Ageas’ Asian operations
performed exceptionally well, lifting premium income (including
non-consolidated partnerships at 100%) 59%, compared with the first
half of 2009, to €3.4bn. Life operations contributed €3.1bn, up 63%
compared with the first half of 2009.

Asia operations also did well
from a profit perspective, lifting net profit attributable to
shareholders by 158% to €62.2m.

Ageas’ largest operation in
Asia, and the only one it consolidates, is Ageas Hong Kong (AHG),
one of Hong Kong’s largest life insurers, in which it acquired a
100% stake in 2007 for €675m.

In the first half of 2009,
AHG lifted new business premium income 12% to €32m while total
gross inflow was up 7% at €151m.

Ageas’ other major ventures
in Asia are:

  • Taiping Life, China’s sixth
    largest life insurer in which it has a 24.9% stake;
  • Mayban Fortis, Malaysia’s
    third largest life and general insurer in which it has a 31%
    stake;
  • Muang Thai-Fortis,
    Thailand’s sixth largest life insurer in which it has a 40% stake;
    and
  • Indian life insurer IDBI
    Federal in which it has a 26% stake

 

Facing
uncertainty

Ageas’ share price responded
positively to results for the half year to 2010, rising by some 20%
since their release to €2.39 per share. This is, however, still
some way off the insurers’ 52-week high of €3.40 per share. In its
Fortis guise, the share reached a peak in €28.95 per share in March
2007.

At its current price of €2.39
per share, the market is affording Ageas a 6.7 price to earnings
ratio. After a 25 month break, Aegis paid its first dividend in
June 2010.

The share’s current dividend
yield is 3.52%. Europe’s largest insurer by premium income,
Allianz, is currently trading at a price to earnings ratio of 8.04
and a dividend of 4.61%.

Overall, the modest ratings
afforded major European insurers indicate that investors are taking
a cautious wait-and-see approach to the industry.

De Smet emphasised the
uncertainty facing not only Ageas but the insurance industry as a
whole at US investment bank Goldman Sachs’ recent European
Financials Conference.

Uncertainty, De Smet said, is
not aided by the debate between economists about possible
scenarios. On the one hand, these include a pick-up of demand,
growth, inflation and higher interest rates, and on the other hand,
subdued demand, no growth, deflation and low interest
rates.

Other major questions, said
De Smet, are whether consumers will take over if government support
is reversed, and whether governments can restore fiscal balance
without creating new crises.

“The scenario that will
emerge will drive not only interest rates but also equity markets,
business environment and consumer behaviour – all very important
for the insurance industry,” he stressed.

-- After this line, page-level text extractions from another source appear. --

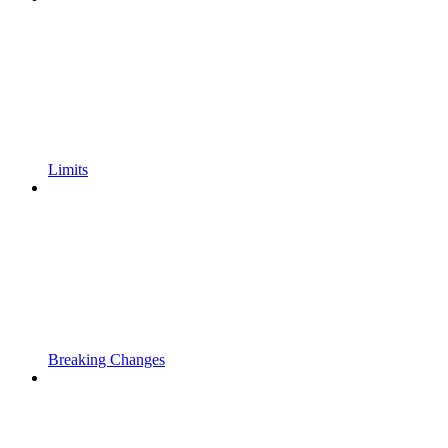
Limits
Breaking Changes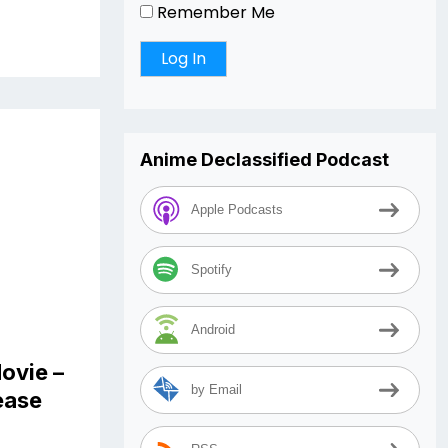
Remember Me
Anime Declassified Podcast
Apple Podcasts
Spotify
Android
ovie –
by Email
lease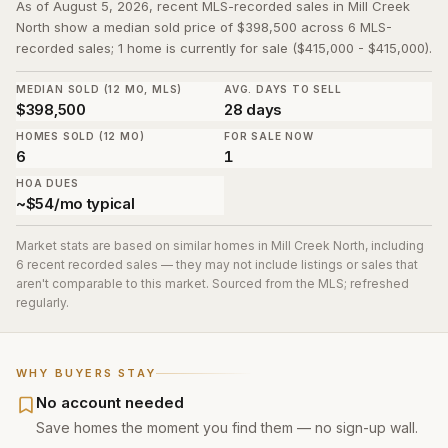
As of August 5, 2026, recent MLS-recorded sales in Mill Creek
North show a median sold price of $398,500 across 6 MLS-
recorded sales; 1 home is currently for sale ($415,000 - $415,000).
MEDIAN SOLD (12 MO, MLS)
AVG. DAYS TO SELL
$398,500
28 days
HOMES SOLD (12 MO)
FOR SALE NOW
6
1
HOA DUES
~$54/mo typical
Market stats are based on similar homes in
Mill Creek North
, including
6 recent recorded sales
— they may not include listings or sales that
aren't comparable to this market. Sourced from the MLS; refreshed
regularly.
WHY BUYERS STAY
No account needed
Save homes the moment you find them — no sign-up wall.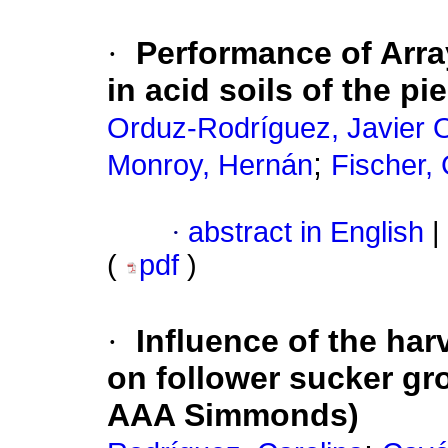
·
Performance of Arra
in acid soils of the 
Orduz-Rodríguez, Javier 
;
Monroy, Hernán
Fischer,
·
abstract in English
|
(
pdf
)
·
Influence
of the har
on follower sucker gr
AAA Simmonds)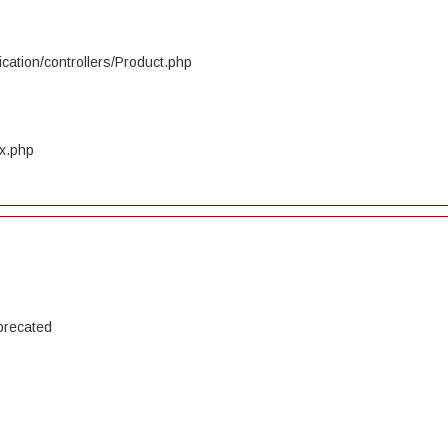
cation/controllers/Product.php
ex.php
precated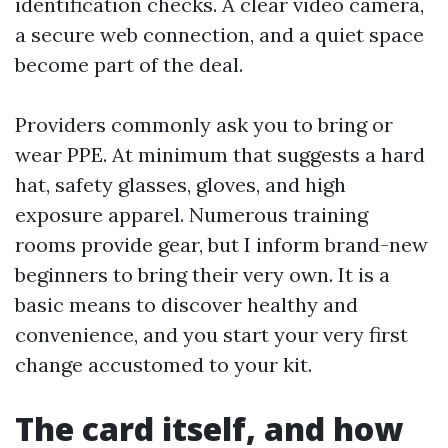
identification checks. A clear video camera,
a secure web connection, and a quiet space
become part of the deal.
Providers commonly ask you to bring or
wear PPE. At minimum that suggests a hard
hat, safety glasses, gloves, and high
exposure apparel. Numerous training
rooms provide gear, but I inform brand-new
beginners to bring their very own. It is a
basic means to discover healthy and
convenience, and you start your very first
change accustomed to your kit.
The card itself, and how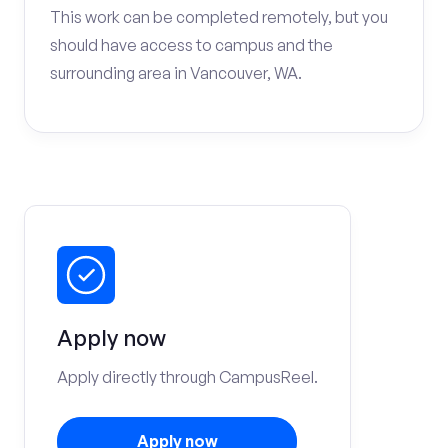
This work can be completed remotely, but you
should have access to campus and the
surrounding area in Vancouver, WA.
Apply now
Apply directly through CampusReel.
Apply now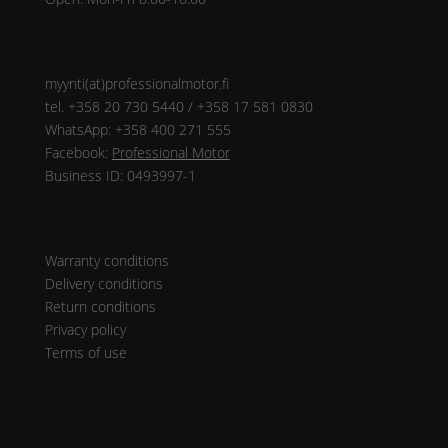
Contact
myynti(at)professionalmotor.fi
tel. +358 20 730 5440 / +358 17 581 0830
WhatsApp: +358 400 271 555
Facebook:
Professional Motor
Business ID: 0493997-1
Instructions
Warranty conditions
Delivery conditions
Return conditions
Privacy policy
Terms of use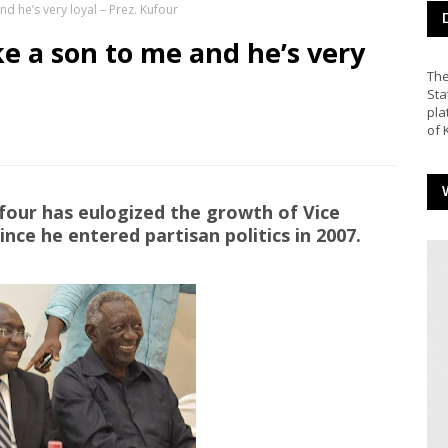
 he’s very loyal – Prez. Kufour
 a son to me and he’s very
The
Sta
pla
of 
our has eulogized the growth of Vice
e he entered partisan politics in 2007.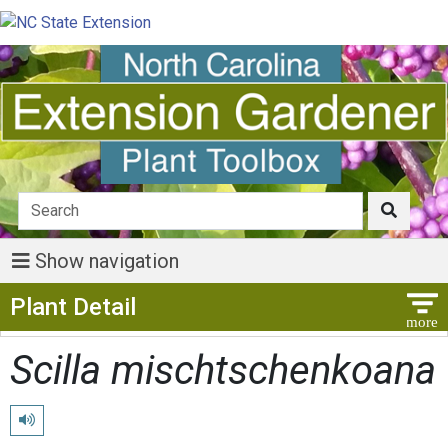
Show navigation
Show Menu
Plant Detail
Scilla mischtschenkoana
Play pronunciation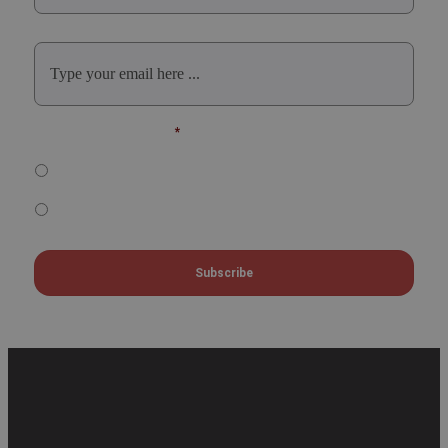
Email
*
Select Participation Type
*
Oral, Poster or Virtual Presenter
Listener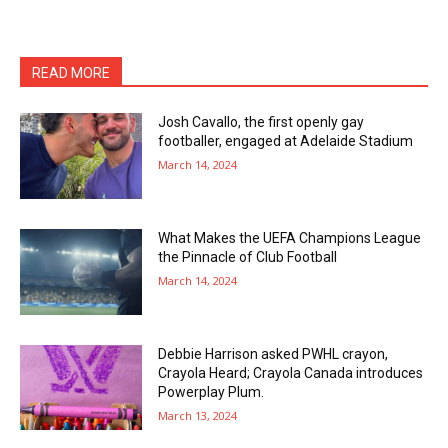
READ MORE
Josh Cavallo, the first openly gay
footballer, engaged at Adelaide Stadium
March 14, 2024
What Makes the UEFA Champions League
the Pinnacle of Club Football
March 14, 2024
Debbie Harrison asked PWHL crayon,
Crayola Heard; Crayola Canada introduces
Powerplay Plum.
March 13, 2024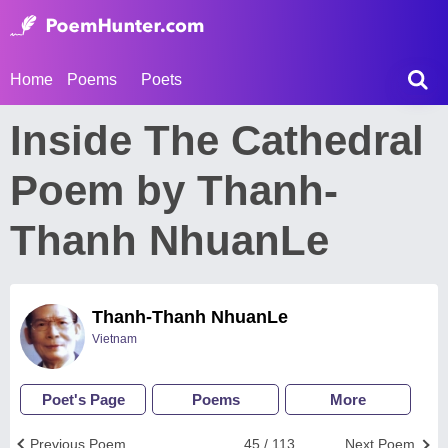
Home
Poems
Poets
Inside The Cathedral
Poem by Thanh-
Thanh NhuanLe
Thanh-Thanh NhuanLe
Vietnam
Poet's Page
Poems
More
Previous Poem
45 / 113
Next Poem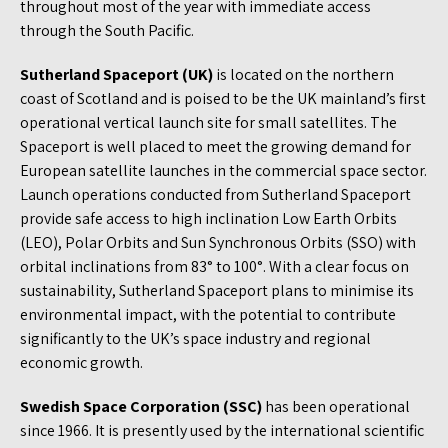
throughout most of the year with immediate access
through the South Pacific.
Sutherland Spaceport (UK)
is located on the northern
coast of Scotland and is poised to be the UK mainland’s first
operational vertical launch site for small satellites. The
Spaceport is well placed to meet the growing demand for
European satellite launches in the commercial space sector.
Launch operations conducted from Sutherland Spaceport
provide safe access to high inclination Low Earth Orbits
(LEO), Polar Orbits and Sun Synchronous Orbits (SSO) with
orbital inclinations from 83° to 100°. With a clear focus on
sustainability, Sutherland Spaceport plans to minimise its
environmental impact, with the potential to contribute
significantly to the UK’s space industry and regional
economic growth.
Swedish Space Corporation (SSC)
has been operational
since 1966. It is presently used by the international scientific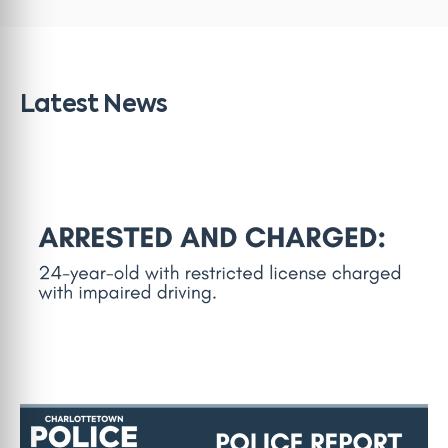
Latest News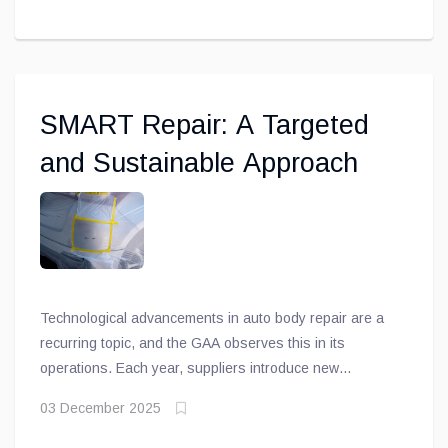
shop meets OEM requirements in terms of tools,
equipment, training, and facilities
SMART Repair: A Targeted
and Sustainable Approach
Technological advancements in auto body repair are a
recurring topic, and the GAA observes this in its
operations. Each year, suppliers introduce new
products designed to make the work of technicians—
03 December 2025
both in repair and painting—easier.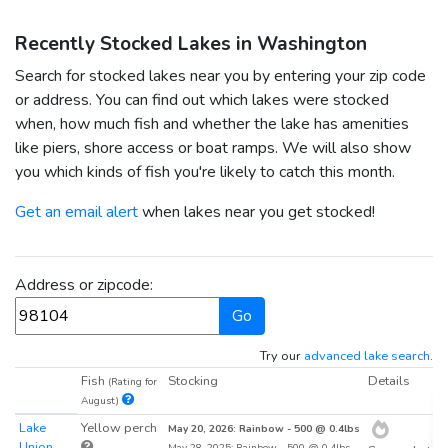
Recently Stocked Lakes in Washington
Search for stocked lakes near you by entering your zip code
or address. You can find out which lakes were stocked
when, how much fish and whether the lake has amenities
like piers, shore access or boat ramps. We will also show
you which kinds of fish you're likely to catch this month.
Get an email alert
when lakes near you get stocked!
Address or zipcode:
Go
Try our
advanced lake search
.
Fish
Stocking
Details
D
(Rating for
August)
Lake
Yellow perch
2
May 20, 2026: Rainbow - 500 @ 0.4lbs
Union
May 28, 2025: Rainbow - 500 @ 0.4lbs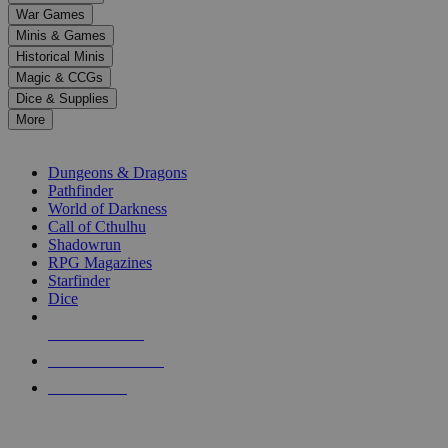
down
War Games
arrows
Minis & Games
to
select
Historical Minis
a
Magic & CCGs
result.
Dice & Supplies
Press
More
enter
RPG SUB-CATEGORIES
to
go
Dungeons & Dragons
to
Pathfinder
the
World of Darkness
selected
Call of Cthulhu
search
Shadowrun
result.
RPG Magazines
Touch
Starfinder
device
Dice
users
can
NEW RELEASES
use
touch
RECENT ARRIVALS
and
PRE-ORDERS
swipe
gestures.
TOP RPG PUBLISHERS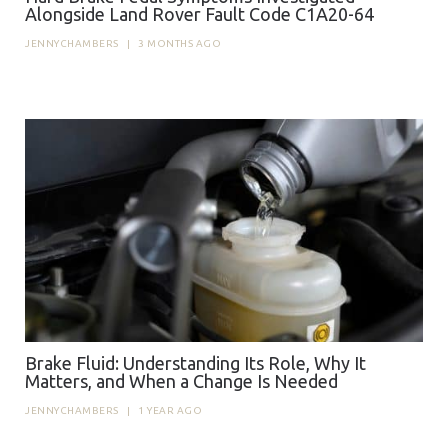
Alongside Land Rover Fault Code C1A20-64
JENNYCHAMBERS
|
3 MONTHS AGO
Brake Fluid: Understanding Its Role, Why It
Matters, and When a Change Is Needed
JENNYCHAMBERS
|
1 YEAR AGO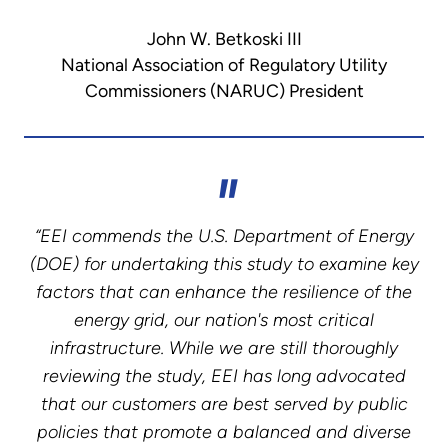
John W. Betkoski III
National Association of Regulatory Utility
Commissioners (NARUC) President
“EEI commends the U.S. Department of Energy
(DOE) for undertaking this study to examine key
factors that can enhance the resilience of the
energy grid, our nation's most critical
infrastructure. While we are still thoroughly
reviewing the study, EEI has long advocated
that our customers are best served by public
policies that promote a balanced and diverse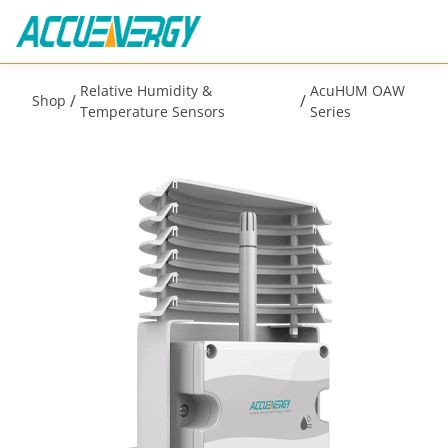
Relative Humidity &
AcuHUM OAW
/
/
Shop
Temperature Sensors
Series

De Smet said Ageas’ strategy
to cope with uncertainty encompasses:

  • A cautious approach with
    asset mix;
  • A strong match of assets and
    liabilities;
  • Cost control;
  • A presence in markets with
    different dynamics, Europe and Asia;
  • Maintaining a healthy mix
    between life and non-life;
  • Maintaining a strong capital
    position to absorb shocks; and
  • High attention for
    liquidity.

Ageas’ strategy has elicited
a positive response from rating agency Fitch, which published an
assessment of the insurer in September 2010.

Fitch commented that the
regulatory solvency of Ageas’ insurance operations is healthy, with
a ratio of 226% of the regulatory minimum across the group at the
end of June 2010.

Broken down by countries and
regions, Ageas’ solvency was 195% of the regulatory minimum in
Belgium, 302% in the UK, 238% in Continental Europe and 926% in
Asia.

Encouragingly, Fitch affirmed Ageas’ rating at BBB+ and
simultaneously revised its outlooks on Ageas’ insurer financial
strength rating and long-term issuer default rating to stable from
negative.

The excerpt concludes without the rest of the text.